ASSIGNMENT:
In the material below, identify each line bearing the word "Reisen". Reproduce those lines.

INFORMATION:
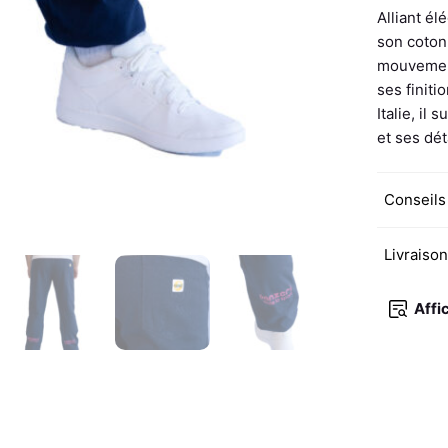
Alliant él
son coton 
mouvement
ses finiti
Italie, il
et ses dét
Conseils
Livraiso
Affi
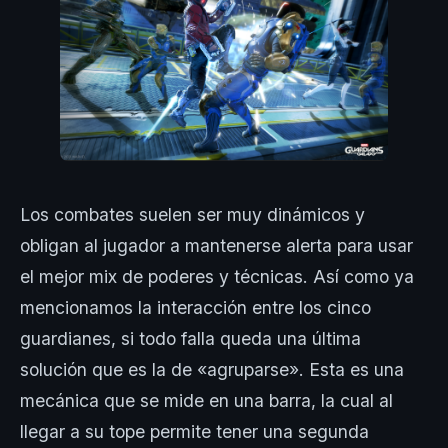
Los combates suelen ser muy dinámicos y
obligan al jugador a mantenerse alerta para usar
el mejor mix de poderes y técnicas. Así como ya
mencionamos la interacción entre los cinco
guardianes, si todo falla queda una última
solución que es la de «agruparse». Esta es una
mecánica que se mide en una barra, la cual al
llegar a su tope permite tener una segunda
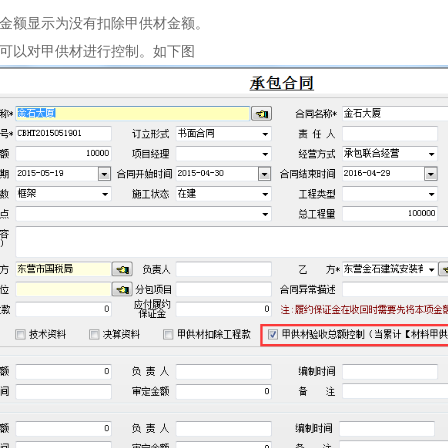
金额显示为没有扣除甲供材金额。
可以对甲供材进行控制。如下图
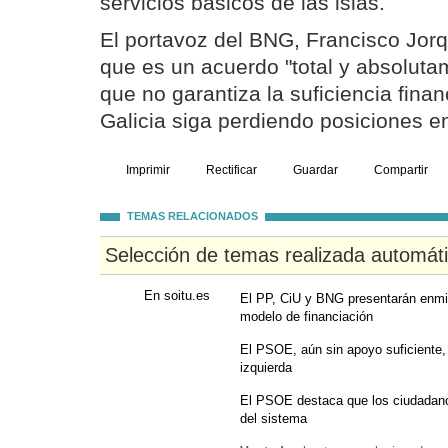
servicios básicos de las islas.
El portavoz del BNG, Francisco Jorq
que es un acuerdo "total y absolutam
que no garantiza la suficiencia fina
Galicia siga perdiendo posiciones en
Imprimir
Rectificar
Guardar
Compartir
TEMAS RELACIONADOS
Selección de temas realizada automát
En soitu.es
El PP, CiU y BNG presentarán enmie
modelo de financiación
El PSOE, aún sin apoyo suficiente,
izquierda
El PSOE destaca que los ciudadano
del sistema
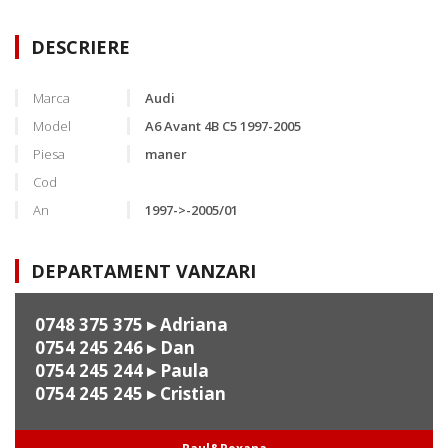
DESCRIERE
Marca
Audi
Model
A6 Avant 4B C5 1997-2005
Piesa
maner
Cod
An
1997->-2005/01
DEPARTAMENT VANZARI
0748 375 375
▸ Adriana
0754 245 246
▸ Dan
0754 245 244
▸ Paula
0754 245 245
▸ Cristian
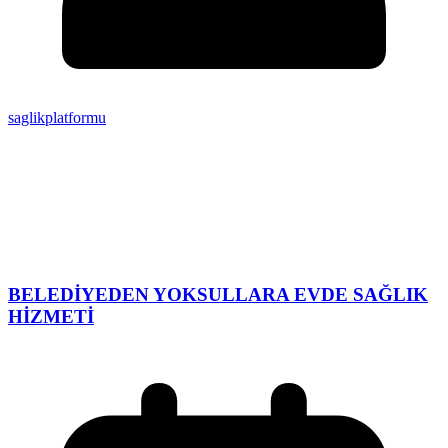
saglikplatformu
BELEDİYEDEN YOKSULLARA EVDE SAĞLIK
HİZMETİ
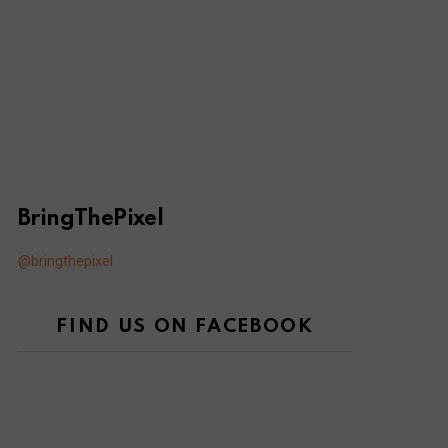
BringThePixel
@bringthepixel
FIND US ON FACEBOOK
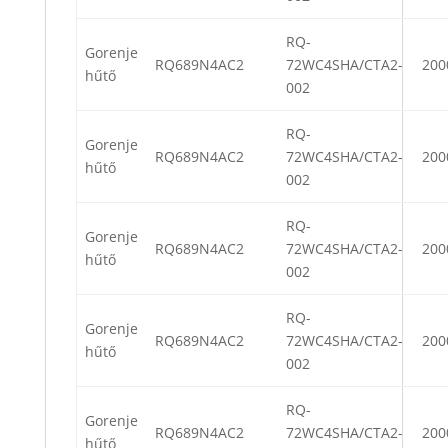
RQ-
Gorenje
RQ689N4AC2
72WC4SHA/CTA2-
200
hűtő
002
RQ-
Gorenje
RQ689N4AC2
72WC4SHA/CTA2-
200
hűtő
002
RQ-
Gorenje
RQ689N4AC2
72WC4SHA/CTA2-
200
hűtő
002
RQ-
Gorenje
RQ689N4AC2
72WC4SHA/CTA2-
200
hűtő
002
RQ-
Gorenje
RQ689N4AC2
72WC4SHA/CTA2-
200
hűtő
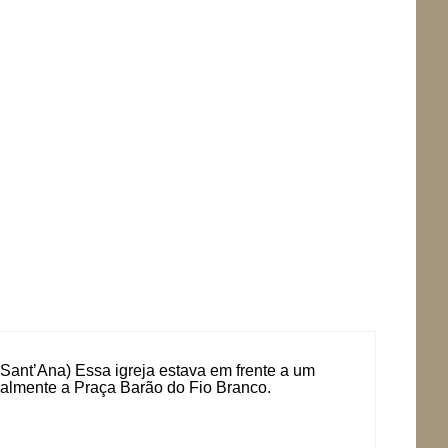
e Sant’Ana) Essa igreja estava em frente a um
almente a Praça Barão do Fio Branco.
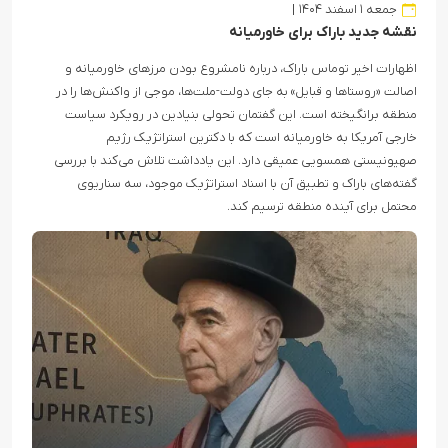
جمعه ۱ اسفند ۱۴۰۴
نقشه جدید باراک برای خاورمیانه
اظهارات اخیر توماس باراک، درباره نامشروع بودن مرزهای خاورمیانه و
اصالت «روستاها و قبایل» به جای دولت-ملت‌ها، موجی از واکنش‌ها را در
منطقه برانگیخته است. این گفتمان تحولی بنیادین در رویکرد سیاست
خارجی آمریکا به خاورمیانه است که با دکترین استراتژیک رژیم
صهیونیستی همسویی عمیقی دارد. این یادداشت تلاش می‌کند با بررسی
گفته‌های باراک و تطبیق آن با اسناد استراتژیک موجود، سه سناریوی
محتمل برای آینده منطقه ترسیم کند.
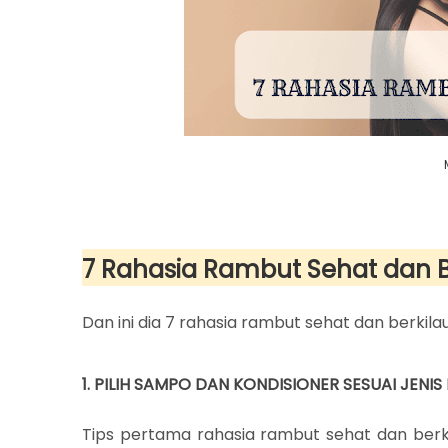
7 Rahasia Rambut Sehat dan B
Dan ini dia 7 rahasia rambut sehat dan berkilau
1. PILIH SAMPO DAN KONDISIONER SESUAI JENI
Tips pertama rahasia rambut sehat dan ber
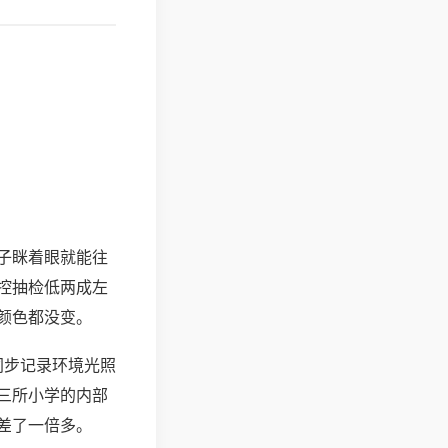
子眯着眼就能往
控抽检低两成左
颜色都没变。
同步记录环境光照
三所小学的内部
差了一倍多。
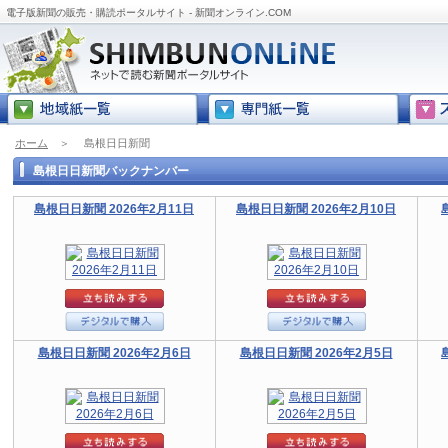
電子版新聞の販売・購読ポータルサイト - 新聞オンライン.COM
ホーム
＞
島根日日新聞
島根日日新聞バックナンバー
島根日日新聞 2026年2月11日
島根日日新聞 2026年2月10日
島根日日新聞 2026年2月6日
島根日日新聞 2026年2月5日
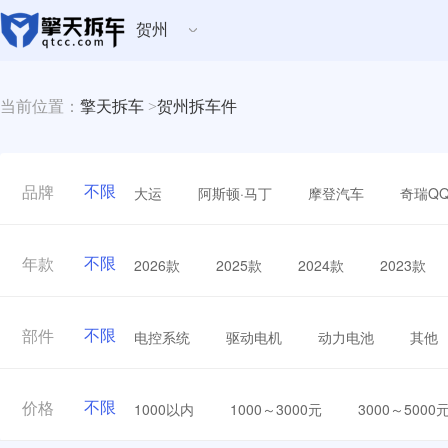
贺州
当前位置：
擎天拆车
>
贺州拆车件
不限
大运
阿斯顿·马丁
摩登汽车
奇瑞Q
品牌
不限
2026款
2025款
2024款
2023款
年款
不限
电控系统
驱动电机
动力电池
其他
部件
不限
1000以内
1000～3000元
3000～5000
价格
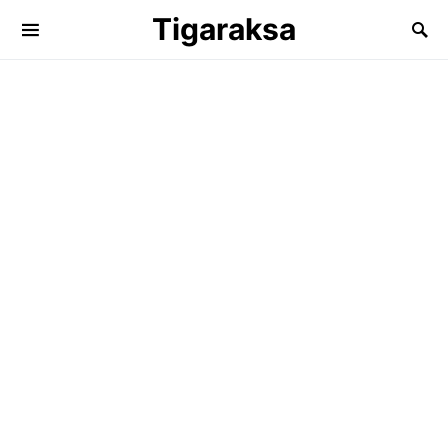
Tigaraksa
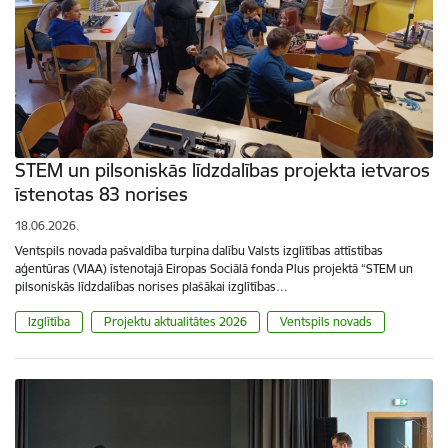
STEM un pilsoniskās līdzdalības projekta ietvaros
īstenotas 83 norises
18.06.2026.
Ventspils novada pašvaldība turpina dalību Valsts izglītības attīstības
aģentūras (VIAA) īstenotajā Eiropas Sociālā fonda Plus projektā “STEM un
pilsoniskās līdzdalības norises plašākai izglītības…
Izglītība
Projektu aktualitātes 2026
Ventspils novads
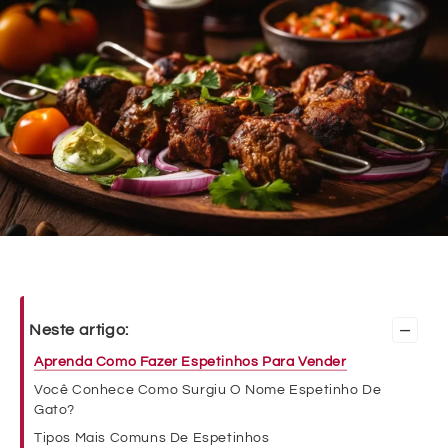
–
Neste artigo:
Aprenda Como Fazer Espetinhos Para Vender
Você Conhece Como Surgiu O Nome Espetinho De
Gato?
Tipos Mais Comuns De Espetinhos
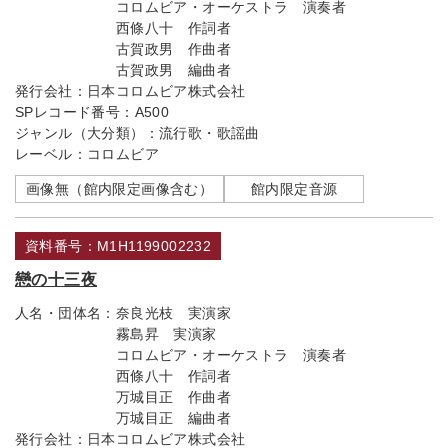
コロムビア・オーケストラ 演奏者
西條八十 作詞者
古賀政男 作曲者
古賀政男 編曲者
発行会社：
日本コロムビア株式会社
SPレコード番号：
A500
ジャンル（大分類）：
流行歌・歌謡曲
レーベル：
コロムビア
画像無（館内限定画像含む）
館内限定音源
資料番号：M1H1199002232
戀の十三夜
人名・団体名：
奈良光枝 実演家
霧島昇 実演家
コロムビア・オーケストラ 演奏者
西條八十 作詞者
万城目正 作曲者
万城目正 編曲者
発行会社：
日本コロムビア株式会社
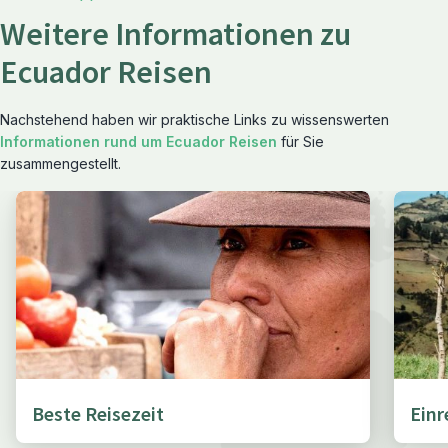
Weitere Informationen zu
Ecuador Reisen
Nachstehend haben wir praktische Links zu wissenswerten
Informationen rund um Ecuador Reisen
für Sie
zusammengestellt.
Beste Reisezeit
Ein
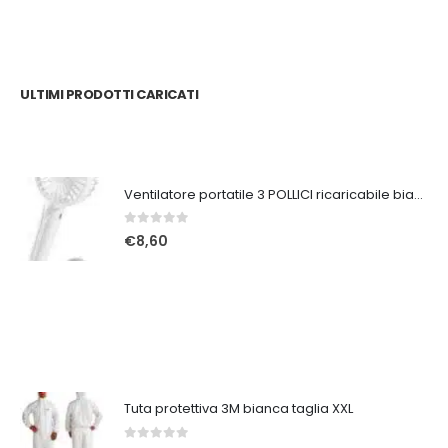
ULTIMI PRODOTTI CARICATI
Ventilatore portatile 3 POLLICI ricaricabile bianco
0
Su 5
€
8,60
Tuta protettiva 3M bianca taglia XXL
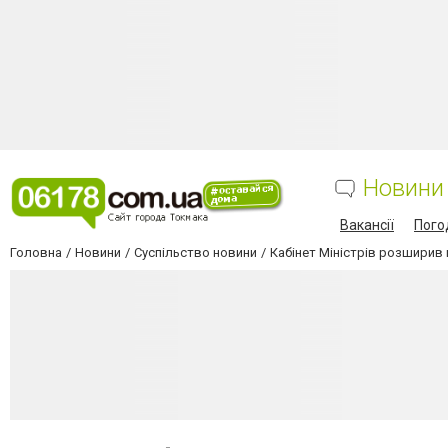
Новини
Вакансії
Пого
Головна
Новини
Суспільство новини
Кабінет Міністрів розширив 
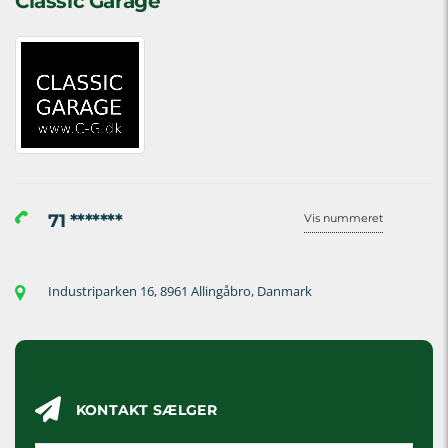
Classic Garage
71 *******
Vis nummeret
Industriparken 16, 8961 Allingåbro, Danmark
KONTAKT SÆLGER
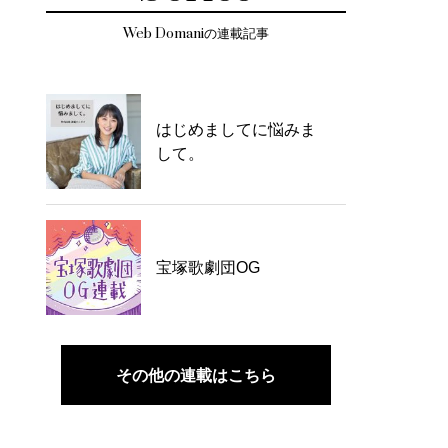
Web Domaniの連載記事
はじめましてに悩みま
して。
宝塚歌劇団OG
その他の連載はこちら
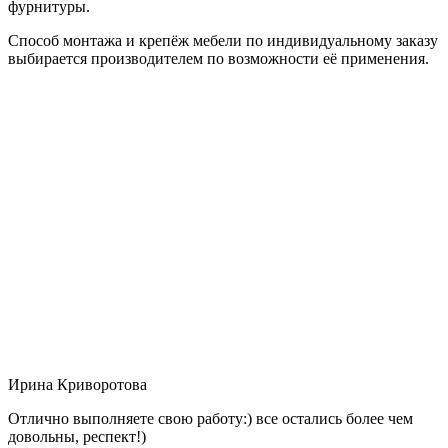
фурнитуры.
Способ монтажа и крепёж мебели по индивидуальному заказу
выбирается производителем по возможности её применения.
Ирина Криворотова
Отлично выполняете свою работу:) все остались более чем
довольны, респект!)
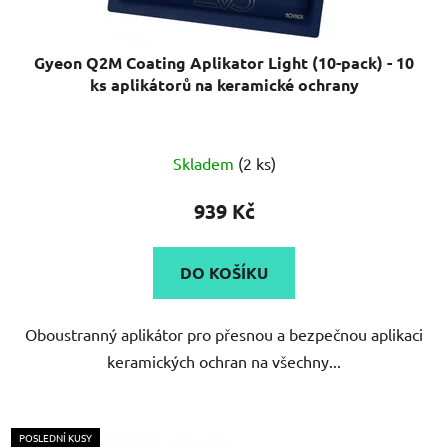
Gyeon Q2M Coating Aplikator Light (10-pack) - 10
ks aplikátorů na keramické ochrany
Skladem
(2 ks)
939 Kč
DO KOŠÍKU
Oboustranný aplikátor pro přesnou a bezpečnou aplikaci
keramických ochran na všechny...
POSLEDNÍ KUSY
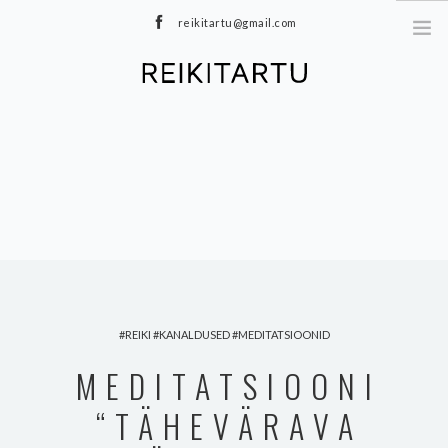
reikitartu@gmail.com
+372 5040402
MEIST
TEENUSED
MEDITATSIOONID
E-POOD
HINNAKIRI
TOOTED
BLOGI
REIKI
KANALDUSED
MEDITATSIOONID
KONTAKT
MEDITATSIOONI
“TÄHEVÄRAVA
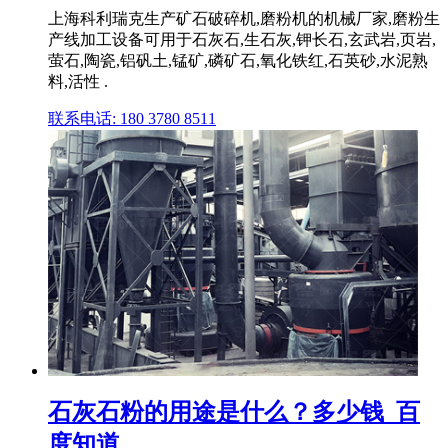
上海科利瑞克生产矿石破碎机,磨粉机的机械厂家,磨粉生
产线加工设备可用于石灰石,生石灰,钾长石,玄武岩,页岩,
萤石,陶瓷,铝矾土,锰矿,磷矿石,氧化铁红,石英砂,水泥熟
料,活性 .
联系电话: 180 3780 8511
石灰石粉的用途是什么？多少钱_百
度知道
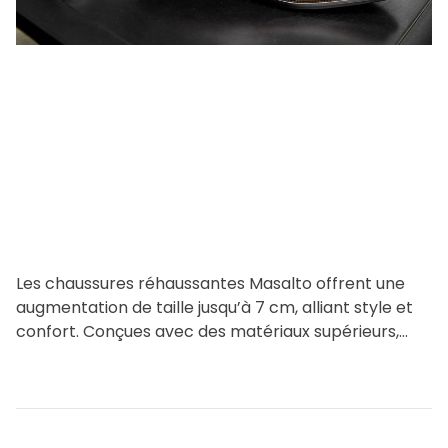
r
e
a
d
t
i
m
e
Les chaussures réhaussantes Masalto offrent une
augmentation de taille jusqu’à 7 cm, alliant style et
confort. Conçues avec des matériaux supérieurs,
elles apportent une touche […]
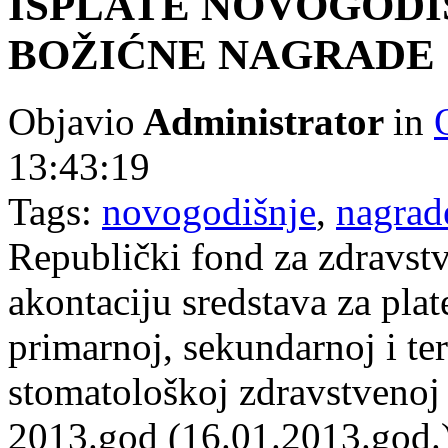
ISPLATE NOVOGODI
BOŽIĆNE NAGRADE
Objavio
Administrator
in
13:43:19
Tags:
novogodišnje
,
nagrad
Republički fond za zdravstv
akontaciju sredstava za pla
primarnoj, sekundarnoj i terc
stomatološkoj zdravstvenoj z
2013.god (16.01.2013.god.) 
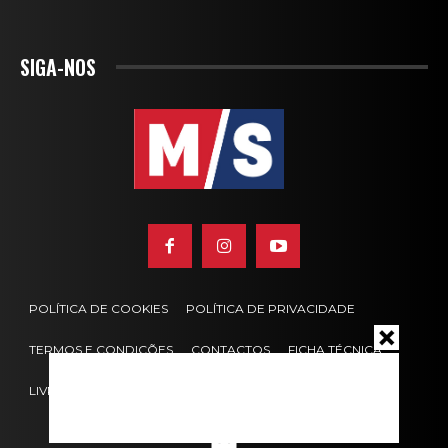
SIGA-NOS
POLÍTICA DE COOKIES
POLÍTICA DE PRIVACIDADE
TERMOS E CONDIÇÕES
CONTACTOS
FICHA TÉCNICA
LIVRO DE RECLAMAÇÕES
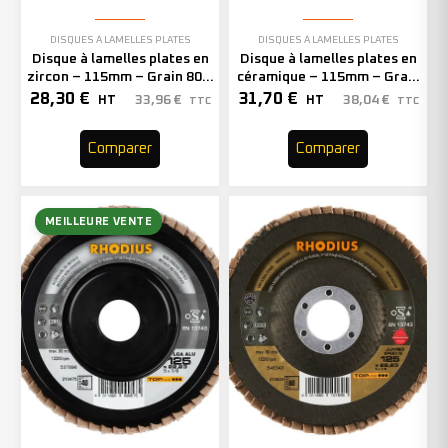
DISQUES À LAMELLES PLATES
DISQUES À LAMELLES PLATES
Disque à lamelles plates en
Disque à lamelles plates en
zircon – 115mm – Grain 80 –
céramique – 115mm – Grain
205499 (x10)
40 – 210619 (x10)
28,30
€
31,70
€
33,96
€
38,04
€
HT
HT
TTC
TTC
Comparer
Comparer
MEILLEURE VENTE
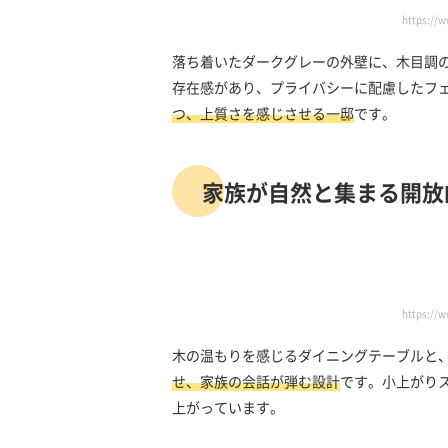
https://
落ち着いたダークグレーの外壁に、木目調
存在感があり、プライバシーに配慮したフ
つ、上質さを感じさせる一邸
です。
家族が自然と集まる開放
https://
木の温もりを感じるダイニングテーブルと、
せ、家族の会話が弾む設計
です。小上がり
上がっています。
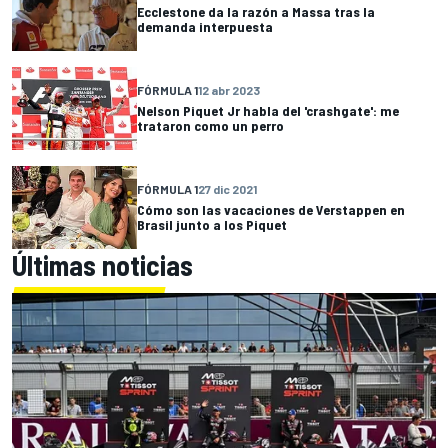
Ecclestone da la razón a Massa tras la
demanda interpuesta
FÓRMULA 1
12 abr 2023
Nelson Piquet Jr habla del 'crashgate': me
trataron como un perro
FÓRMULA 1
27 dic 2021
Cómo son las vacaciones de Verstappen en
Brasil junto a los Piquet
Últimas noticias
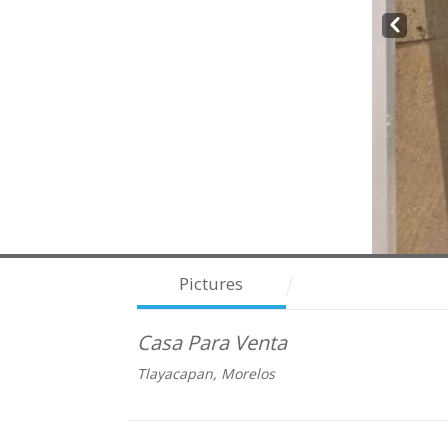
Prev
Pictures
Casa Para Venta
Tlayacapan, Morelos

ANSWER TO THE EXERCISE:
Ecuador Reisen
Informationen rund um Ecuador Reisen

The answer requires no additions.